Il Consiglio superiore della magistratura – a maggioranza – ha confermato ambedue i magistrati interessati alla procedura nell’esercizio delle funzioni direttive o semi-direttive (seppur con ritardi pari a due e a tre anni).
Ciò che lascia perplessi è il modo con cui si è giunti alla conferma.
Nelle proposte di conferma non si legge un autentico confronto con gli elementi di criticità che erano emersi nella fase istruttoria (o, quando difficilmente contestabili, li si è ritenuti “superati”). Addirittura, nella procedura di conferma per incarico direttivo, si dà grande risalto alla valutazione positiva del Capo dell’Ispettorato generale del Ministero della giustizia, privilegiandone le positive conclusioni, rispetto alle argomentate conclusioni unanimemente raggiunte dal consiglio giudiziario. Una motivazione talmente stringata, quella approvata dal Plenum, da risultare ermetica.

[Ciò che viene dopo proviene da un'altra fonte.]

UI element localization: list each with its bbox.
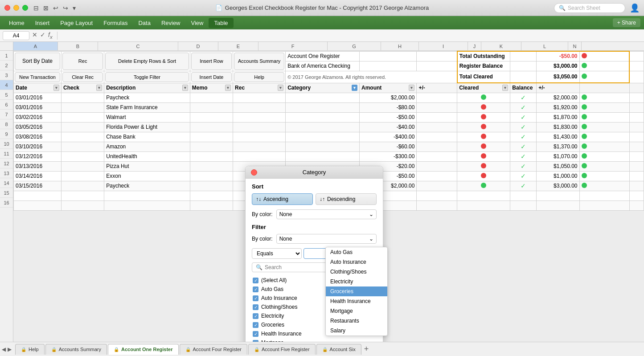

Per ambedue le pratiche il dibattito è stato estremamente stringato, scandito dagli inviti del Vice Presidente alla rapida definizione. Un dibattito che nella procedura di conferma del magistrato investito di funzioni direttive ha visto una componente del Consiglio spingersi a stigmatizzare le osservazioni formulate da alcuni magistrati dell’ufficio a variazioni tabellari.
Dunque, motivazioni insufficienti, dibattito quasi inesistente, svalutazione del lavoro del circuito di autogoverno locale, addirittura la stigmatizzazione di chi negli uffici si permette di proporre osservazioni.
Sembrano segnali che si dirigono lontano dalle idee che ci ostiniamo a coltivare: gli incarichi direttivi e semi-direttivi come funzioni di responsabilità organizzativa e non come insediamento in un vertice gerarchico; dovere di rendere conto del “modo” e dei risultati raggiunti nell’assolvimento dell’incarico; valorizzazione del lavoro dei consigli giudiziari; gestione partecipata degli uffici giudiziari, con il coinvolgimento di tutti i magistrati in servizio.
Auspichiamo che in futuro il Consiglio superiore della Magistratura eserciti con maggiore ponderatezza le sue delicate prerogative.